**** Input data ****

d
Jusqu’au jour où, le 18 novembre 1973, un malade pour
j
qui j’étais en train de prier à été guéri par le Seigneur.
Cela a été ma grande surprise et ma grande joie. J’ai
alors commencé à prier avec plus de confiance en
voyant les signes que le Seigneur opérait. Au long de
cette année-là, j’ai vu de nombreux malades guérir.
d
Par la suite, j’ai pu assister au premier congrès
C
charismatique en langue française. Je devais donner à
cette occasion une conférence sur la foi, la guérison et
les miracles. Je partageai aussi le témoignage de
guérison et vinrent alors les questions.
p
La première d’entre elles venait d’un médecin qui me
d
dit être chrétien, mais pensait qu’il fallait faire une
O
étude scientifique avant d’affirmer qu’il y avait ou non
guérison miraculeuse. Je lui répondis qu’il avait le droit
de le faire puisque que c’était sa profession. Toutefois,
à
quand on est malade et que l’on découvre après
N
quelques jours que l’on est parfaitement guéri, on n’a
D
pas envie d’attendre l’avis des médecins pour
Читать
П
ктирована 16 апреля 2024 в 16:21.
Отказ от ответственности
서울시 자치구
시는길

****
**** Input data ****

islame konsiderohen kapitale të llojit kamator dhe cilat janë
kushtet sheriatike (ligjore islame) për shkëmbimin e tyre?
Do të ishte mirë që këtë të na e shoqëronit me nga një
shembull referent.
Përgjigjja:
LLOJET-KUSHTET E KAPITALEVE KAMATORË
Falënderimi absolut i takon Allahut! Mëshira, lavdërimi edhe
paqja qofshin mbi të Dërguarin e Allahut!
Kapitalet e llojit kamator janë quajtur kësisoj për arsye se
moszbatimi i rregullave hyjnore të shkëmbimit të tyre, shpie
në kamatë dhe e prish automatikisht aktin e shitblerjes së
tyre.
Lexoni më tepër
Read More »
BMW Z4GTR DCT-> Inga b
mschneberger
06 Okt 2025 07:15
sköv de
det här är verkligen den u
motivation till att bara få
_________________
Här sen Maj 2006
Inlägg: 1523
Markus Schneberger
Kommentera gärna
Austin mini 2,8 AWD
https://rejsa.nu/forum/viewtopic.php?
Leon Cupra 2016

****
**** Input data ****

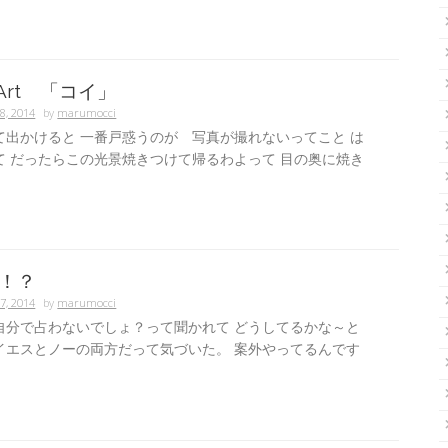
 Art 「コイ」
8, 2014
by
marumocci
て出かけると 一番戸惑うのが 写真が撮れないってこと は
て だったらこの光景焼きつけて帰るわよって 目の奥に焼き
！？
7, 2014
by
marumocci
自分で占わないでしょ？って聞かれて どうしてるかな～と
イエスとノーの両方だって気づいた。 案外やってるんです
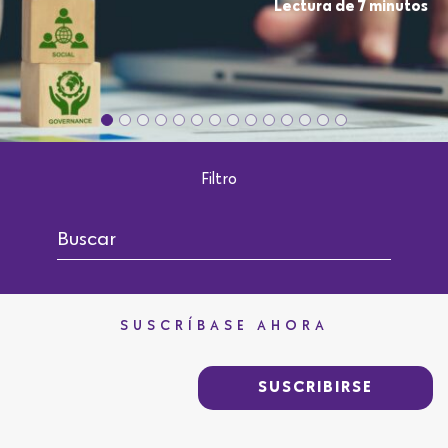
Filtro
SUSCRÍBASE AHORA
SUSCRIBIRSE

****

Exercise details
Above are the records; return the lines in them from the one with "て だったらこの光景焼きつけて帰るわよって 目の奥に焼き" to the one with "SUSCRIBIRSE", inclusive, exactly and without images.

Answer to this exercise
て だったらこの光景焼きつけて帰るわよって 目の奥に焼き
！？
7, 2014
by
marumocci
自分で占わないでしょ？って聞かれて どうしてるかな～と
イエスとノーの両方だって気づいた。 案外やってるんです
Filtro
SUSCRÍBASE AHORA
SUSCRIBIRSE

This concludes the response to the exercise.